Segment Start: Material for this exercise

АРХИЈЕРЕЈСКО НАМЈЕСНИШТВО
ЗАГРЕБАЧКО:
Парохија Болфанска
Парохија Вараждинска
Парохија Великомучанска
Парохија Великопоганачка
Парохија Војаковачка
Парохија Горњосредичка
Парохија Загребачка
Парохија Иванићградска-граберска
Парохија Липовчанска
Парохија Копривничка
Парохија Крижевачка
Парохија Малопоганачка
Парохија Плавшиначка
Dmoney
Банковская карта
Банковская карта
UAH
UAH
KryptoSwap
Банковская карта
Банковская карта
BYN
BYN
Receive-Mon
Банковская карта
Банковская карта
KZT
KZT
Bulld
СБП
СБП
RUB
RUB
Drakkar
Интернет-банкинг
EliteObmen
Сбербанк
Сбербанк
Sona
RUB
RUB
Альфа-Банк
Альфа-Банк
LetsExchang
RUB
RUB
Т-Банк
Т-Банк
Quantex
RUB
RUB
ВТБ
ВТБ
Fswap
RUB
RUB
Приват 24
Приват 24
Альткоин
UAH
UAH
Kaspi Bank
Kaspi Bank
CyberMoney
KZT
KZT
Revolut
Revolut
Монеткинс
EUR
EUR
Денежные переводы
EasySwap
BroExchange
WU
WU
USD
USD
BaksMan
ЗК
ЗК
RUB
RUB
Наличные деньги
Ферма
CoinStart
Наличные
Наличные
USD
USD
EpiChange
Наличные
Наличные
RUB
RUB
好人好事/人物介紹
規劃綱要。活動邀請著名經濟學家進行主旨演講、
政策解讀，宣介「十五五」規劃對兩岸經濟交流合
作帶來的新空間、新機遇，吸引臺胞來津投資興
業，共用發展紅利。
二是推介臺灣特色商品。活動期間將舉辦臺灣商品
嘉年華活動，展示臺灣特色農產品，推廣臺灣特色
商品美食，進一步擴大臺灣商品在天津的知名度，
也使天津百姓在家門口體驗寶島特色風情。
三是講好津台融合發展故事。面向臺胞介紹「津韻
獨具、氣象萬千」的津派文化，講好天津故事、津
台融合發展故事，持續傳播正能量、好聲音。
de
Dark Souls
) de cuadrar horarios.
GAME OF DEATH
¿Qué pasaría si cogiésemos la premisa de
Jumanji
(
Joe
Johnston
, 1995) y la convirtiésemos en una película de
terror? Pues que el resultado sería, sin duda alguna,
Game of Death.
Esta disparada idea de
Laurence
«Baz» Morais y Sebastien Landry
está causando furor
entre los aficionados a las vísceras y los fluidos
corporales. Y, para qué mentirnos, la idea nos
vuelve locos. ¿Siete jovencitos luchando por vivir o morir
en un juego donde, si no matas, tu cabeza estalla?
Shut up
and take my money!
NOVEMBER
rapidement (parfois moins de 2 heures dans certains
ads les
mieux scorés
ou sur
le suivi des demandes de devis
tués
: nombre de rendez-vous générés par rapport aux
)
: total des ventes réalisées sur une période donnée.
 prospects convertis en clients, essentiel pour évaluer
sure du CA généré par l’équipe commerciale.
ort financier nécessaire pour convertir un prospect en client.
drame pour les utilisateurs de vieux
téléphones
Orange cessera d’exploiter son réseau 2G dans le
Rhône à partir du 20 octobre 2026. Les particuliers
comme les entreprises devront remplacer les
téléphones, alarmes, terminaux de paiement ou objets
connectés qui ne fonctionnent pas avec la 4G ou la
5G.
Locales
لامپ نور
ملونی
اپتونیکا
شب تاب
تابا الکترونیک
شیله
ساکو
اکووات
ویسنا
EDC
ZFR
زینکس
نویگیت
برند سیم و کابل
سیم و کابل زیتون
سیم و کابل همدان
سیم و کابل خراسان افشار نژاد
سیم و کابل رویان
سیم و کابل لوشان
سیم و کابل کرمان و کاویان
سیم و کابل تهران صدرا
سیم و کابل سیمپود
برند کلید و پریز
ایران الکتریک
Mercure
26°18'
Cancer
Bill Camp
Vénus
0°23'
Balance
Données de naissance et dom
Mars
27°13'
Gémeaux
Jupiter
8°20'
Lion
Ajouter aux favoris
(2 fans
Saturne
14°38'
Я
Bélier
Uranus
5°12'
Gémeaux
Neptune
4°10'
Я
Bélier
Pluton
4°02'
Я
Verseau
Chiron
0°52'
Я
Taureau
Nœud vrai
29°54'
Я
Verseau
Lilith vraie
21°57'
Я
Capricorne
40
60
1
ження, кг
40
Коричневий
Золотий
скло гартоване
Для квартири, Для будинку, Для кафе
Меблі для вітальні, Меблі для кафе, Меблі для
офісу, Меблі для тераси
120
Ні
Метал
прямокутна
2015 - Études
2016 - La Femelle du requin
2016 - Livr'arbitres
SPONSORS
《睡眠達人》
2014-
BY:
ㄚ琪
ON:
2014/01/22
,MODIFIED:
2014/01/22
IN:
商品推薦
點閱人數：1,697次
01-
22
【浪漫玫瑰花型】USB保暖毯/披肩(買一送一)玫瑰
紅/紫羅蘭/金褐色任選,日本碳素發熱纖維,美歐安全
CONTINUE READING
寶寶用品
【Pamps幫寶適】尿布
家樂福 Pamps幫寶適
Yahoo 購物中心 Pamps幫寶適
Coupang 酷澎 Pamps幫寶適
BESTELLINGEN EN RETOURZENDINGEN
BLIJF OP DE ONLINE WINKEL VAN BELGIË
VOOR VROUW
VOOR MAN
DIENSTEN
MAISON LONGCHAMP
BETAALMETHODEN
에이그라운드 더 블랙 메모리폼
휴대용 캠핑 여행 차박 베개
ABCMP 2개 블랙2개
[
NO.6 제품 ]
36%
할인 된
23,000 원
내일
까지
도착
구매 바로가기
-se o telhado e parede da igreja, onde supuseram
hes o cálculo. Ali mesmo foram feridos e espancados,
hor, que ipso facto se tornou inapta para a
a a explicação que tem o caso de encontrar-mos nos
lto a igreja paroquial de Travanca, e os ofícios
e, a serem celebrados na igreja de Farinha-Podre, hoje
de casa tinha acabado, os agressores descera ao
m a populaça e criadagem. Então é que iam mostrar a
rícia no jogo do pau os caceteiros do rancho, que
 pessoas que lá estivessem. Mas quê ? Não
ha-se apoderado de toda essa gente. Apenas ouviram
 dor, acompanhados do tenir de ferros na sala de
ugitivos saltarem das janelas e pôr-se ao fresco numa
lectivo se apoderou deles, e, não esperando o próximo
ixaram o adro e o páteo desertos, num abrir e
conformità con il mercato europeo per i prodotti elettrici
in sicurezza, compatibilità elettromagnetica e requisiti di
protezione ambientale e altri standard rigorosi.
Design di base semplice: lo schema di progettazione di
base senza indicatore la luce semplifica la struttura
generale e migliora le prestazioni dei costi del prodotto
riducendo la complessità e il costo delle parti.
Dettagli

Segment End: Material for this exercise

> [Try it] Give back the entries above precisely as they appear.

> [Response box]
АРХИЈЕРЕЈСКО НАМЈЕСНИШТВО
ЗАГРЕБАЧКО:
Парохија Болфанска
Парохија Вараждинска
Парохија Великомучанска
Парохија Великопоганачка
Парохија Војаковачка
Парохија Горњосредичка
Парохија Загребачка
Парохија Иванићградска-граберска
Парохија Липовчанска
Парохија Копривничка
Парохија Крижевачка
Парохија Малопоганачка
Парохија Плавшиначка
Dmoney
Банковская карта
Банковская карта
UAH
UAH
KryptoSwap
Банковская карта
Банковская карта
BYN
BYN
Receive-Mon
Банковская карта
Банковская карта
KZT
KZT
Bulld
СБП
СБП
RUB
RUB
Drakkar
Интернет-банкинг
EliteObmen
Сбербанк
Сбербанк
Sona
RUB
RUB
Альфа-Банк
Альфа-Банк
LetsExchang
RUB
RUB
Т-Банк
Т-Банк
Quantex
RUB
RUB
ВТБ
ВТБ
Fswap
RUB
RUB
Приват 24
Приват 24
Альткоин
UAH
UAH
Kaspi Bank
Kaspi Bank
CyberMoney
KZT
KZT
Revolut
Revolut
Монеткинс
EUR
EUR
Денежные переводы
EasySwap
BroExchange
WU
WU
USD
USD
BaksMan
ЗК
ЗК
RUB
RUB
Наличные деньги
Ферма
CoinStart
Наличные
Наличные
USD
USD
EpiChange
Наличные
Наличные
RUB
RUB
好人好事/人物介紹
規劃綱要。活動邀請著名經濟學家進行主旨演講、
政策解讀，宣介「十五五」規劃對兩岸經濟交流合
作帶來的新空間、新機遇，吸引臺胞來津投資興
業，共用發展紅利。
二是推介臺灣特色商品。活動期間將舉辦臺灣商品
嘉年華活動，展示臺灣特色農產品，推廣臺灣特色
商品美食，進一步擴大臺灣商品在天津的知名度，
也使天津百姓在家門口體驗寶島特色風情。
三是講好津台融合發展故事。面向臺胞介紹「津韻
獨具、氣象萬千」的津派文化，講好天津故事、津
台融合發展故事，持續傳播正能量、好聲音。
de
Dark Souls
) de cuadrar horarios.
GAME OF DEATH
¿Qué pasaría si cogiésemos la premisa de
Jumanji
(
Joe
Johnston
, 1995) y la convirtiésemos en una película de
terror? Pues que el resultado sería, sin duda alguna,
Game of Death.
Esta disparada idea de
Laurence
«Baz» Morais y Sebastien Landry
está causando furor
entre los aficionados a las vísceras y los fluidos
corporales. Y, para qué mentirnos, la idea nos
vuelve locos. ¿Siete jovencitos luchando por vivir o morir
en un juego donde, si no matas, tu cabeza estalla?
Shut up
and take my money!
NOVEMBER
rapidement (parfois moins de 2 heures dans certains
ads les
mieux scorés
ou sur
le suivi des demandes de devis
tués
: nombre de rendez-vous générés par rapport aux
)
: total des ventes réalisées sur une période donnée.
 prospects convertis en clients, essentiel pour évaluer
sure du CA généré par l’équipe commerciale.
ort financier nécessaire pour convertir un prospect en client.
drame pour les utilisateurs de vieux
téléphones
Orange cessera d’exploiter son réseau 2G dans le
Rhône à partir du 20 octobre 2026. Les particuliers
comme les entreprises devront remplacer les
téléphones, alarmes, terminaux de paiement ou objets
connectés qui ne fonctionnent pas avec la 4G ou la
5G.
Locales
لامپ نور
ملونی
اپتونیکا
شب تاب
تابا الکترونیک
شیله
ساکو
اکووات
ویسنا
EDC
ZFR
زینکس
نویگیت
برند سیم و کابل
سیم و کابل زیتون
سیم و کابل همدان
سیم و کابل خراسان افشار نژاد
سیم و کابل رویان
سیم و کابل لوشان
سیم و کابل کرمان و کاویان
سیم و کابل تهران صدرا
سیم و کابل سیمپود
برند کلید و پریز
ایران الکتریک
Mercure
26°18'
Cancer
Bill Camp
Vénus
0°23'
Balance
Données de naissance et dom
Mars
27°13'
Gémeaux
Jupiter
8°20'
Lion
Ajouter aux favoris
(2 fans
Saturne
14°38'
Я
Bélier
Uranus
5°12'
Gémeaux
Neptune
4°10'
Я
Bélier
Pluton
4°02'
Я
Verseau
Chiron
0°52'
Я
Taureau
Nœud vrai
29°54'
Я
Verseau
Lilith vraie
21°57'
Я
Capricorne
40
60
1
ження, кг
40
Коричневий
Золотий
скло гартоване
Для квартири, Для будинку, Для кафе
Меблі для вітальні, Меблі для кафе, Меблі для
офісу, Меблі для тераси
120
Ні
Метал
прямокутна
2015 - Études
2016 - La Femelle du requin
2016 - Livr'arbitres
SPONSORS
《睡眠達人》
2014-
BY:
ㄚ琪
ON:
2014/01/22
,MODIFIED:
2014/01/22
IN:
商品推薦
點閱人數：1,697次
01-
22
【浪漫玫瑰花型】USB保暖毯/披肩(買一送一)玫瑰
紅/紫羅蘭/金褐色任選,日本碳素發熱纖維,美歐安全
CONTINUE READING
寶寶用品
【Pamps幫寶適】尿布
家樂福 Pamps幫寶適
Yahoo 購物中心 Pamps幫寶適
Coupang 酷澎 Pamps幫寶適
BESTELLINGEN EN RETOURZENDINGEN
BLIJF OP DE ONLINE WINKEL VAN BELGIË
VOOR VROUW
VOOR MAN
DIENSTEN
MAISON LONGCHAMP
BETAALMETHODEN
에이그라운드 더 블랙 메모리폼
휴대용 캠핑 여행 차박 베개
ABCMP 2개 블랙2개
[
NO.6 제품 ]
36%
할인 된
23,000 원
내일
까지
도착
구매 바로가기
-se o telhado e parede da igreja, onde supuseram
hes o cálculo. Ali mesmo foram feridos e espancados,
hor, que ipso facto se tornou inapta para a
a a explicação que tem o caso de encontrar-mos nos
lto a igreja paroquial de Travanca, e os ofícios
e, a serem celebrados na igreja de Farinha-Podre, hoje
de casa tinha acabado, os agressores descera ao
m a populaça e criadagem. Então é que iam mostrar a
rícia no jogo do pau os caceteiros do rancho, que
 pessoas que lá estivessem. Mas quê ? Não
ha-se apoderado de toda essa gente. Apenas ouviram
 dor, acompanhados do tenir de ferros na sala de
ugitivos saltarem das janelas e pôr-se ao fresco numa
lectivo se apoderou deles, e, não esperando o próximo
ixaram o adro e o páteo desertos, num abrir e
conformità con il mercato europeo per i prodotti elettrici
in sicurezza, compatibilità elettromagnetica e requisiti di
protezione ambientale e altri standard rigorosi.
Design di base semplice: lo schema di progettazione di
base senza indicatore la luce semplifica la struttura
generale e migliora le prestazioni dei costi del prodotto
riducendo la complessità e il costo delle parti.
Dettagli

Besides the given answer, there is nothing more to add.